Un unico cofanetto per le offerte degli agriturismi veneti

16 Aprile 2013 By Redazione

L’ecovacanza è in Veneto, ma anche il benessere naturale, lo sport, l’attività didattica, i menù tradizionali e, perché no, pure la spesa: rigorosamente di qualità e low cost. Sono queste le offerte degli agriturismi della Coldiretti Veneto alle quali se ne aggiungono tante altre, dalle aree per campeggi ai trattamenti di bellezza con la biocosmesi, dall’accoglienza sociale per i diversamente abili ai laboratori sensoriali. Una serie di opportunità raccolte in un cofanetto che parla di un’inestimabile risorsa quale è la campagna veneta.
Terranostra Veneto ha riunito le innumerevoli proposte rispettando la provenienza provinciale e confezionandole tutte insieme in un’unica guida. Il vademecum del tempo libero “doc” che contiene anche la mappa dei 100 mercati di “Campagna Amica” e degli oltre 600 spacci aziendali, sarà presentato il 18 aprile prossimo con una serie di eventi organizzati da Belluno a Rovigo, da Padova a Treviso, da Verona a Venezia fino a Vicenza presso librerie, fattorie, sedi istituzionali o nelle botteghe del sistema Coldiretti, ciò per incrociare il più vasto numero di appassionati. Nei sette manuali si possono trovare tutte le informazioni per godere al meglio la natura, il paesaggio, l’arte minore e le tradizioni contadine attraverso un territorio curato e attrezzato con percorsi alternativi, organizzati in pacchetti ma anche a tavola con i prodotti tipici coltivati o quelli spontanei raccolti nei campi.

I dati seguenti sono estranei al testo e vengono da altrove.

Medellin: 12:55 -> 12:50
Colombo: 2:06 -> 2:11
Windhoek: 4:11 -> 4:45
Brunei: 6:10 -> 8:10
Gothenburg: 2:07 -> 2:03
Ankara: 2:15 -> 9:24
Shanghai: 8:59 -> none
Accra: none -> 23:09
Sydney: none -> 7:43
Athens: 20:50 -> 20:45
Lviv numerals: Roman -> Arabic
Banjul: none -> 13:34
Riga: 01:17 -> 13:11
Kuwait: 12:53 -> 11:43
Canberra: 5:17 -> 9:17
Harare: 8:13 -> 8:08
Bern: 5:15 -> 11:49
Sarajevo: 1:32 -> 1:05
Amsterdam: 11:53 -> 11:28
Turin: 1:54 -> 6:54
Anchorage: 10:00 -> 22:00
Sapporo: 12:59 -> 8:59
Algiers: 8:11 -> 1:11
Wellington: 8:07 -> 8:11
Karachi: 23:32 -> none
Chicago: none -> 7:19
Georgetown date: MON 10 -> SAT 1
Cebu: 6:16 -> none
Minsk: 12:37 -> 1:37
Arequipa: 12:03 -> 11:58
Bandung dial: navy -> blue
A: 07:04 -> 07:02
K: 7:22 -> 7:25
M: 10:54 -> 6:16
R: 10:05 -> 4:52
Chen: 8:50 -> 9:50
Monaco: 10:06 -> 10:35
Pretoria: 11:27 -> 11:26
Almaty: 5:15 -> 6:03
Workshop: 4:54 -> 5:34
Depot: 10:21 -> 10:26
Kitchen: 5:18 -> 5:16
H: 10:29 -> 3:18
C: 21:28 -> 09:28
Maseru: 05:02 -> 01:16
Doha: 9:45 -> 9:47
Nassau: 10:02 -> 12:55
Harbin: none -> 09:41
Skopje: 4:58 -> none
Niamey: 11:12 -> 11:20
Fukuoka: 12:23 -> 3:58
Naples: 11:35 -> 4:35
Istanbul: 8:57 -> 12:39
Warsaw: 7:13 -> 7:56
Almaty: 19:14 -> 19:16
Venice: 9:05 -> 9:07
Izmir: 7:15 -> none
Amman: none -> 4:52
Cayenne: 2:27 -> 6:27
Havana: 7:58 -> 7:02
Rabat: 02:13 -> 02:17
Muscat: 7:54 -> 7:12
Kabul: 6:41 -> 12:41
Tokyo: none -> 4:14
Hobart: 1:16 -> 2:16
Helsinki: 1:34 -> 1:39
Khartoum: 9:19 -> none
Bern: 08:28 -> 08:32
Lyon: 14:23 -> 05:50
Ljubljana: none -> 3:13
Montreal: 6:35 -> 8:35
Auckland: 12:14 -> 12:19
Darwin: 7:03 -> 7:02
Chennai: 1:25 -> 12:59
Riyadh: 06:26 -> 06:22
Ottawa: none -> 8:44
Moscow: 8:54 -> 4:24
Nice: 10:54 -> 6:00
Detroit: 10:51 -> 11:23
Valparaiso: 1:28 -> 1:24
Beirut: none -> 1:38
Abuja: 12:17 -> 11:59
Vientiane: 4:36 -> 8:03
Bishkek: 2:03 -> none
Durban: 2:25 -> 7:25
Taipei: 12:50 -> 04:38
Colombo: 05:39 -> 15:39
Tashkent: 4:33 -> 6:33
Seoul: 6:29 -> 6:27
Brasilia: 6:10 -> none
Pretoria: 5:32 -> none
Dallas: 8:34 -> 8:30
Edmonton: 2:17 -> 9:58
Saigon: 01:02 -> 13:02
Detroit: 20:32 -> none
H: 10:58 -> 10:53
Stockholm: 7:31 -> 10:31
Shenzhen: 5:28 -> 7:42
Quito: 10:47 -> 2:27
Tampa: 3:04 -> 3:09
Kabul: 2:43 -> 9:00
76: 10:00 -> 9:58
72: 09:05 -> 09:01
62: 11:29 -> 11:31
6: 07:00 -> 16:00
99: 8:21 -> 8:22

 Il nuovo cofanetto sarà presentato giovedì 18 aprile, ore 11, alla libreria “Pangea” di  Via San Martino e Solferino:, Padova e, nello stesso giorno,  alle   18 all’AGRITURISMO AI CARPINI in via Treviso 25/a MARCON Venezia.
“L’ ambiente è la leva competitiva per tornare a crescere in modo sostenibile considerando il “terroir” il vero valore aggiunto del “Made in Italy” – spiega Scaramuzza – secondo la ricerca di SWG-Coldiretti, la presenza di attrazioni naturalistiche e paesaggistiche incide per il 55% nella scelta di una meta turistica, a seguire la storia (49%), il relax e tranquillita’ (33%) e divertimento (22%)”.
L’agriturismo piace soprattutto ad un consumatore giovane anche se il core business rimane l’intera famiglia. A far la differenza – continua Scaramuzza – non solo le tipicità da degustare ma soprattutto le attività sportive dal nordic walking al tiro con l’arco fino all’area camping full optional per la sosta di camper. Le novità proposte dagli imprenditori agricoli interessano la sfera sociale: ad esempio le lezioni di cucina per non vedenti, la cura del corpo, i centri estivi, ma anche quel quid che nella ristorazione di città non si trova: dal kit per il pic nic all’aperto al servizio di “agritata” per i bimbi. Da non sottovalutare che nelle nostre aziende trovano ospitalità anche gli amici a quattro zampe: quasi un terzo degli operatori accoglie con simpatia l’amico “fido” a volte anche in appositi spazi per non creare disagi agli ospiti a tavola.